**TASK INSTRUCTIONS**
Whenever a line in the records below contains "rattrapage", pick it out.

**DATA FOR THIS EXERCISE**
· · · · · · ·
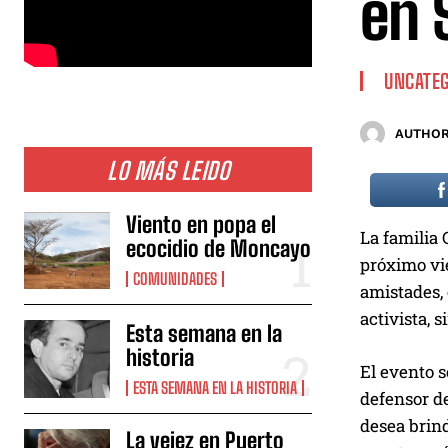
en 
UNCATEG
AUTHOR
LO MÁS LEIDO
Viento en popa el
La familia 
ecocidio de Moncayo
próximo vie
COMUNIDADES
amistades, 
activista, 
Esta semana en la
historia
El evento 
ESTA SEMANA EN LA HISTORIA
defensor de
desea brind
La vejez en Puerto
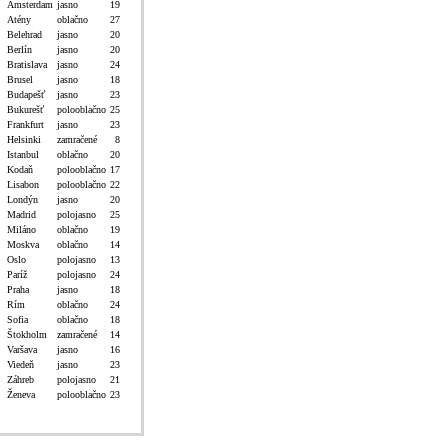
Amsterdam
jasno
19
Atény
oblačno
27
Belehrad
jasno
20
Berlín
jasno
20
Bratislava
jasno
24
Brusel
jasno
18
Budapešť
jasno
23
Bukurešť
polooblačno
25
Frankfurt
jasno
23
Helsinki
zamračené
8
Istanbul
oblačno
20
Kodaň
polooblačno
17
Lisabon
polooblačno
22
Londýn
jasno
20
Madrid
polojasno
25
Miláno
oblačno
19
Moskva
oblačno
14
Oslo
polojasno
13
Paríž
polojasno
24
Praha
jasno
18
Rím
oblačno
24
Sofia
oblačno
18
Štokholm
zamračené
14
Varšava
jasno
16
Viedeň
jasno
23
Záhreb
polojasno
21
Ženeva
polooblačno
23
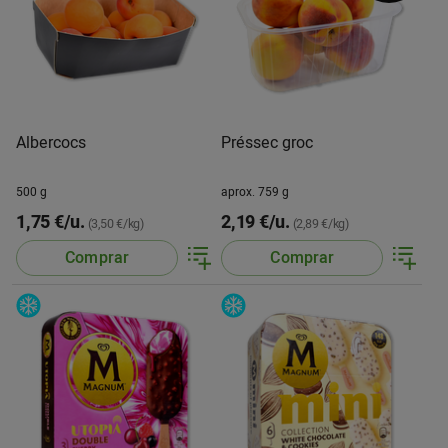
Albercocs
Préssec groc
500 g
aprox. 759 g
1,75 €/u.
2,19 €/u.
(3,50 €/kg)
(2,89 €/kg)
Comprar
Comprar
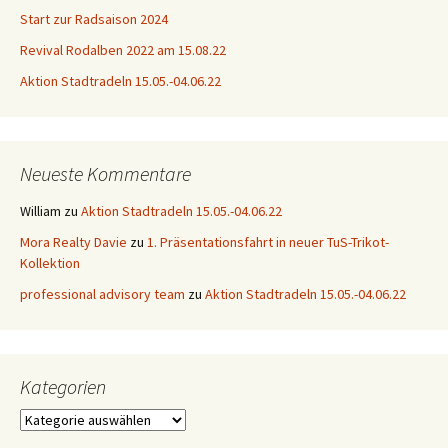
Start zur Radsaison 2024
Revival Rodalben 2022 am 15.08.22
Aktion Stadtradeln 15.05.-04.06.22
Neueste Kommentare
William
zu
Aktion Stadtradeln 15.05.-04.06.22
Mora Realty Davie
zu
1. Präsentationsfahrt in neuer TuS-Trikot-
Kollektion
professional advisory team
zu
Aktion Stadtradeln 15.05.-04.06.22
Kategorien
Kategorien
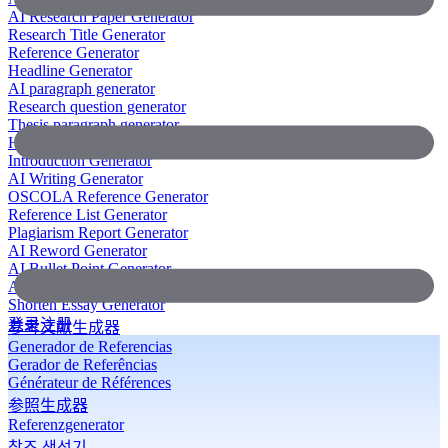
AI Research Paper Generator
Research Title Generator
Reference Generator
Headline Generator
AI paragraph generator
Research question generator
Thesis paragraph generator
Hypothesis generator
Introduction Generator
AI Writing Generator
OSCOLA Reference Generator
Reference List Generator
Plagiarism Report Generator
AI Reword Generator
AI Bullet Point Generator
AI Legal Writing Generator
Shorten Essay Generator
登录
注册
参考文献生成器
Generador de Referencias
Gerador de Referências
Générateur de Références
参照生成器
Referenzgenerator
참조 생성기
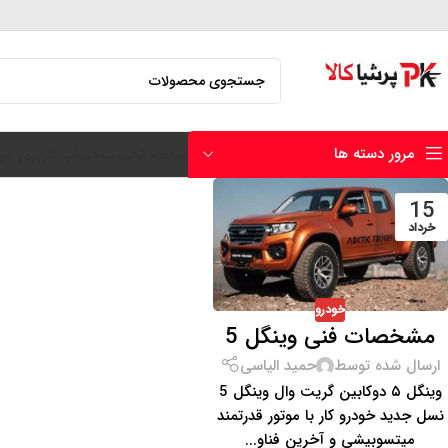
مرور دسته ها
صفحه نخست
حساب کاربری من
15
خرداد
خودرو
مشخصات فنی وینگل 5
ارسال شده توسط
حمید الیاسی
وینگل ۵ دوکابین گریت وال وینگل 5
نسل جدید خودرو کار با موتور قدرتمند
میتسوبیشی و آخرین فناو...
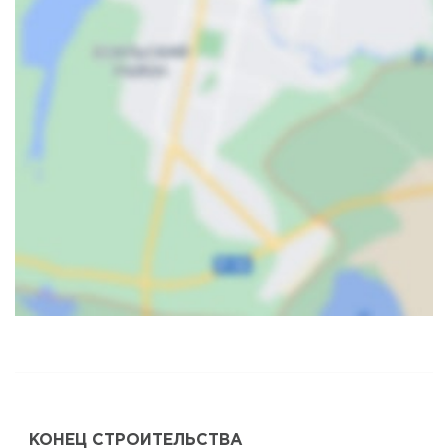
Карта
Спутник
КОНЕЦ СТРОИТЕЛЬСТВА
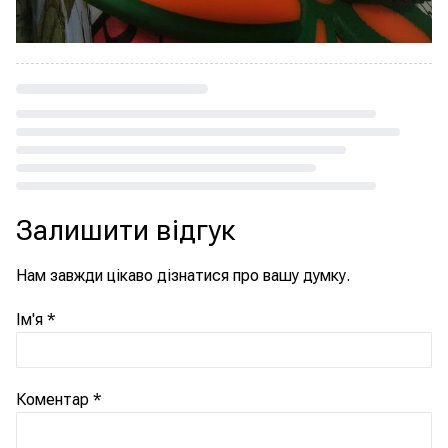
Loading...
Залишити відгук
Нам завжди цікаво дізнатися про вашу думку.
Ім'я
*
Коментар
*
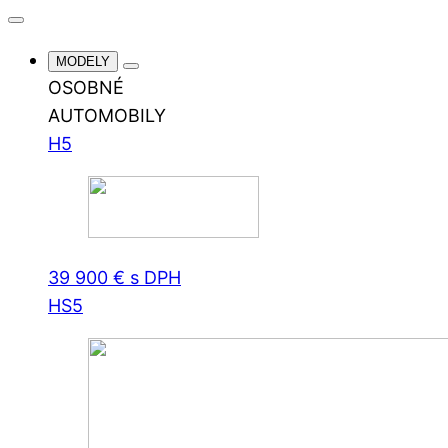
MODELY
OSOBNÉ
AUTOMOBILY
H5
39 900 € s DPH
HS5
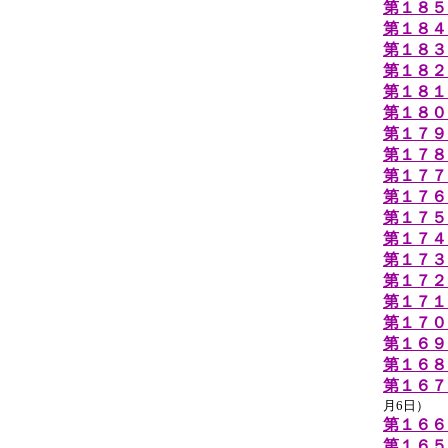
第１８５
第１８４
第１８３
第１８２
第１８１
第１８０
第１７９
第１７８
第１７７
第１７６
第１７５
第１７４
第１７３回
第１７２
第１７１
第１７０
第１６９
第１６８
第１６７
月6日）
第１６６
第１６５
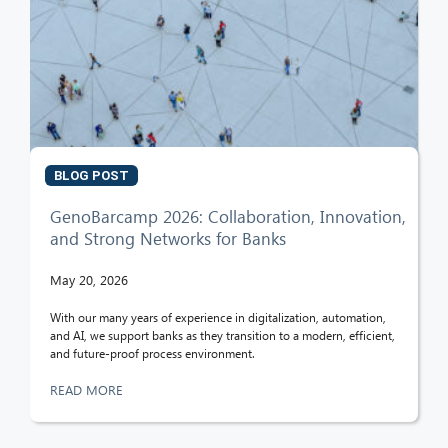
CIB AI ChatBot
Hello! What can I do for you?
BLOG POST
GenoBarcamp 2026: Collaboration, Innovation,
and Strong Networks for Banks
May 20, 2026
With our many years of experience in digitalization, automation,
and AI, we support banks as they transition to a modern, efficient,
and future-proof process environment.
READ MORE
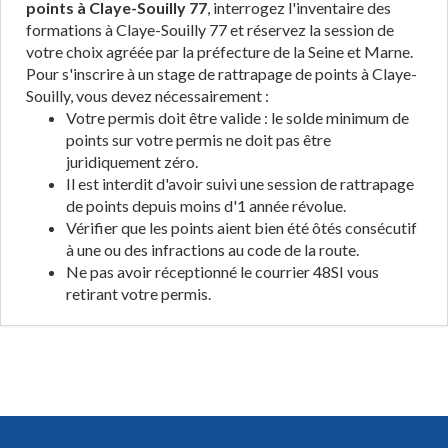
points à Claye-Souilly 77
, interrogez l'inventaire des
formations à Claye-Souilly 77 et réservez la session de
votre choix agréée par la préfecture de la Seine et Marne.
Pour s'inscrire à un stage de rattrapage de points à Claye-
Souilly, vous devez nécessairement :
Votre permis doit être valide : le solde minimum de
points sur votre permis ne doit pas être
juridiquement zéro.
Il est interdit d'avoir suivi une session de rattrapage
de points depuis moins d'1 année révolue.
Vérifier que les points aient bien été ôtés consécutif
à une ou des infractions au code de la route.
Ne pas avoir réceptionné le courrier 48SI vous
retirant votre permis.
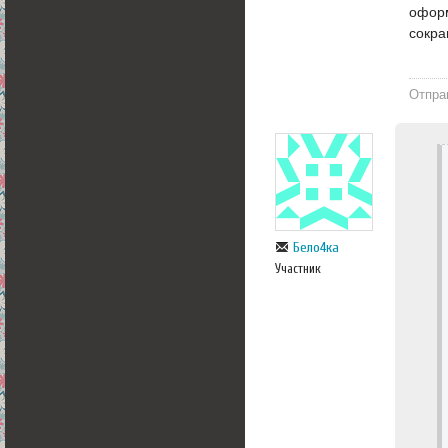
оформ
сокра
Отпра
Бело4ка
Участник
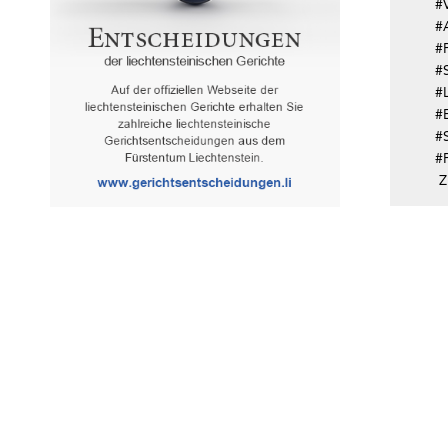
#
#
#
#
#
#
#
#P
Z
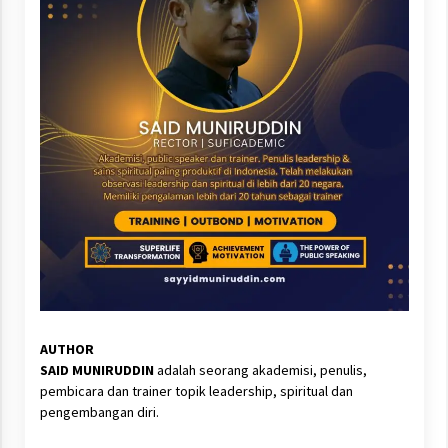
AUTHOR
SAID MUNIRUDDIN
adalah seorang akademisi, penulis,
pembicara dan trainer topik leadership, spiritual dan
pengembangan diri.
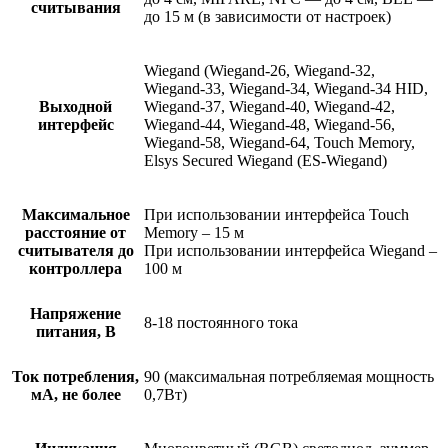
считывания
до 15 м (в зависимости от настроек)
Wiegand (Wiegand-26, Wiegand-32,
Wiegand-33, Wiegand-34, Wiegand-34 HID,
Выходной
Wiegand-37, Wiegand-40, Wiegand-42,
интерфейс
Wiegand-44, Wiegand-48, Wiegand-56,
Wiegand-58, Wiegand-64, Touch Memory,
Elsys Secured Wiegand (ES-Wiegand)
Максимальное
При использовании интерфейса Touch
расстояние от
Memory – 15 м
считывателя до
При использовании интерфейса Wiegand –
контроллера
100 м
Напряжение
8-18 постоянного тока
питания, В
Ток потребления,
90 (максимальная потребляемая мощность
мА, не более
0,7Вт)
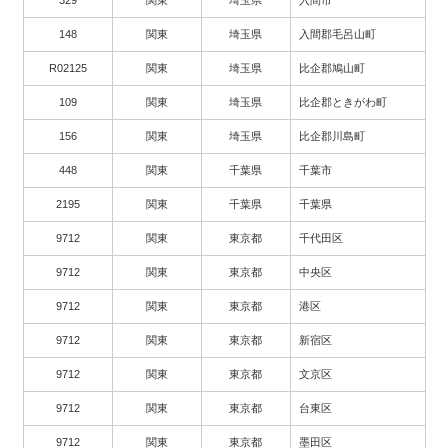
329
関東
埼玉県
入間市
148
関東
埼玉県
入間郡毛呂山町
R02125
関東
埼玉県
比企郡鳩山町
109
関東
埼玉県
比企郡ときがわ町
156
関東
埼玉県
比企郡川島町
448
関東
千葉県
千葉市
2195
関東
千葉県
千葉県
9712
関東
東京都
千代田区
9712
関東
東京都
中央区
9712
関東
東京都
港区
9712
関東
東京都
新宿区
9712
関東
東京都
文京区
9712
関東
東京都
台東区
9712
関東
東京都
墨田区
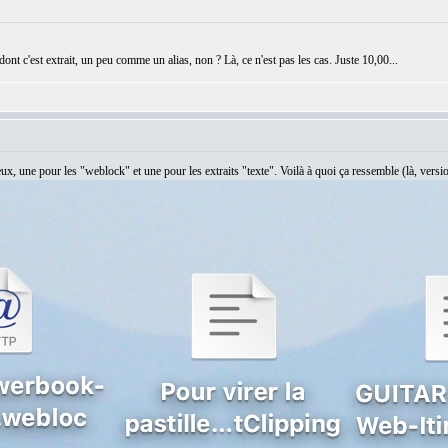
ont c'est extrait, un peu comme un alias, non ? Là, ce n'est pas les cas. Juste 10,00...
eux, une pour les "weblock" et une pour les extraits "texte". Voilà à quoi ça ressemble (là, vers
· · · · · · ·
**ANSWER TO THE PROBLEM**
Pour s'inscrire à un stage de rattrapage de points à Claye-
Il est interdit d'avoir suivi une session de rattrapage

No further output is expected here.